■ **ACTIVITY**:
Only one stretch of the data below is wanted: the lines from the one with "INA давлат ахборот агентлигига берган" through the one with "Губернатор, шунингдек, уч кунлик мотам эълон", repeated exactly.

Excerpts from a dataset
:::::
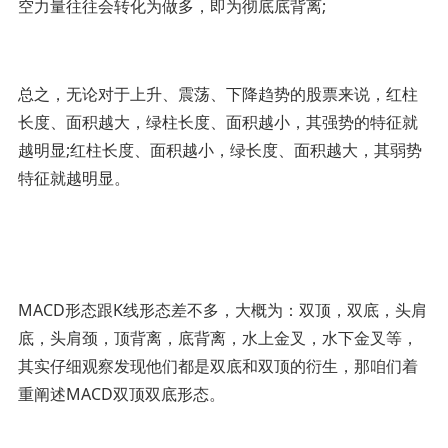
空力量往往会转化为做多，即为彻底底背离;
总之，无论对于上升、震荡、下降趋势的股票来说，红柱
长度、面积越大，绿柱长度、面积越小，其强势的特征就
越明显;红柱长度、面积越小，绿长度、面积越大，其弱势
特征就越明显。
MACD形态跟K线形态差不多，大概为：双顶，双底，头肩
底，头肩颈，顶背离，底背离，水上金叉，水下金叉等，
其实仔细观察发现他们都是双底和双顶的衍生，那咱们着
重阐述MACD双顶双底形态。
:::::
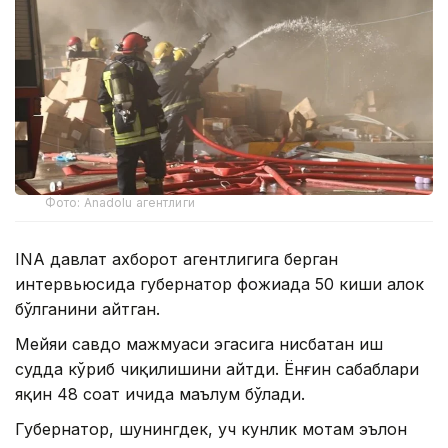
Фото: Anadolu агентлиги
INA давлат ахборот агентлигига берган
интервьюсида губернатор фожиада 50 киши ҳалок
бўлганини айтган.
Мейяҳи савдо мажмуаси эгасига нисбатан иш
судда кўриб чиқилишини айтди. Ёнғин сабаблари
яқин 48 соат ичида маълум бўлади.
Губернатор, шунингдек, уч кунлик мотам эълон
:::::
■ **ANSWER FOR THE TASK**:
INA давлат ахборот агентлигига берган
интервьюсида губернатор фожиада 50 киши ҳалок
бўлганини айтган.
Мейяҳи савдо мажмуаси эгасига нисбатан иш
судда кўриб чиқилишини айтди. Ёнғин сабаблари
яқин 48 соат ичида маълум бўлади.
Губернатор, шунингдек, уч кунлик мотам эълон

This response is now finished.